The gap between homeowner and appraiser opinions of home values has nearly doubled since May, according to mortgage lender Quicken Loans. Quicken Loans publishes a “Home Price Perception Index” which it states represents the difference between appraisers’ and homeowners’ opinions of home values. The index compares the estimate that the homeowner supplies on the mortgage application to the appraisal that is performed later in the mortgage process. “Many homeowners around the country are seeing the national headlines about home value increases and they are optimistic about their equity increasing,” said Quicken Loans Chief Economist Bob Walters. “While some areas are seeing the same level of home appreciation, or even more, there are also some areas that have slower home value increases. This can lead to homeowners and appraisers not quite seeing eye-to-eye.”
Rep. Jim Sensenbrenner (R-Wis.) has introduced legislation in the US House seeking to prevent state and local governments from using eminent domain for economic development. The “Private Property Rights Protection Act” would prevent a state or political subdivision of a state from obtaining federal economic funds for two fiscal years if it uses its eminent domain power to transfer private property to other private parties for the purpose of economic development. The bill was first introduced in 2005 in the wake of the Kelo case.
The California legislature in considering legislation seeking to modernize its regulatory system.

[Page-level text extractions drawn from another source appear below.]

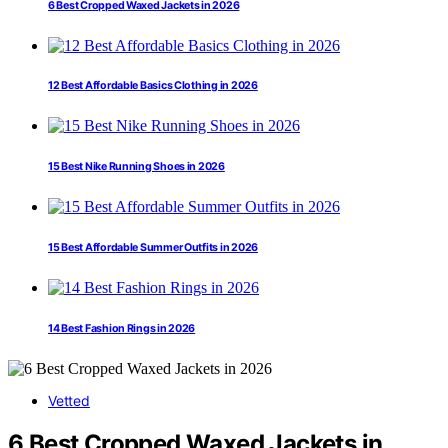
6 Best Cropped Waxed Jackets in 2026
12 Best Affordable Basics Clothing in 2026
15 Best Nike Running Shoes in 2026
15 Best Affordable Summer Outfits in 2026
14 Best Fashion Rings in 2026
Vetted
6 Best Cropped Waxed Jackets in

It has been passed by the State Assembly and the Senate Business, Professions and Economic Development Committee and currently is pending in the Senate Appropriations Committee. If AB 624 would allow state-certified appraisers to use standards of valuation practice other than the Uniform Standards of Professional Appraisal Practice when performing non-federally related appraisal work.
Any alternative valuation standards would need to be reviewed and approved by the California Bureau of Real Estate Appraisers and the client. AB 624 is similar to legislation that was enacted into law in Texas and is under consideration in several other states.

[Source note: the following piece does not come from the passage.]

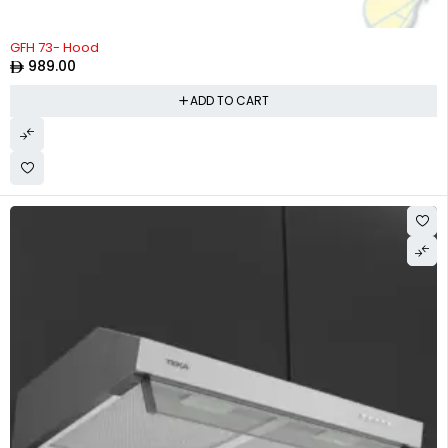
GFH 73- Hood
989.00
ADD TO CART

Texas Gov. Greg Abbott signed into law Senate Bill 1007 which amends the TX appraiser licensing and certification law. The bill will take effect Jan. 1, 2016.

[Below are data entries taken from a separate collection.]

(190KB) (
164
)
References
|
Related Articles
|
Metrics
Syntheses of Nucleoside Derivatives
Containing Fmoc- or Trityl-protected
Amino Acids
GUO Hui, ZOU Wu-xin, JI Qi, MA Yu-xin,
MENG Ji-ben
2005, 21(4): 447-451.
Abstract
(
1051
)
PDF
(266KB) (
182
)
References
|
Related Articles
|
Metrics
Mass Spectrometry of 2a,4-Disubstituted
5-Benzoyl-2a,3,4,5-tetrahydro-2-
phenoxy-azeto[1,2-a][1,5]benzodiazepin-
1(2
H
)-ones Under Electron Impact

According to the Appraisal Institute, SB 1007 includes provisions related to three high-priority issues for the Appraisal Institute:
- The bill will allow the Texas Appraiser Licensing and Certification Board to adopt rules relating to the standards for the development of an appraisal and the conveyance of an appraisal report that are “recognized as substantially equivalent to” the Uniform Standards of Professional Appraisal Practice.
- The bill clarifies that an appraiser who is certified by a jurisdiction other than Texas can perform a review of an appraisal of real property in Texas without a Texas appraiser credential if the appraiser does not offer an opinion of value as part of the review process.
- The bill grants the TALCB maximum flexibility to adopt rules to implement the Appraiser Qualifications Board’s requirements that states have processes in place to ensure that applicants.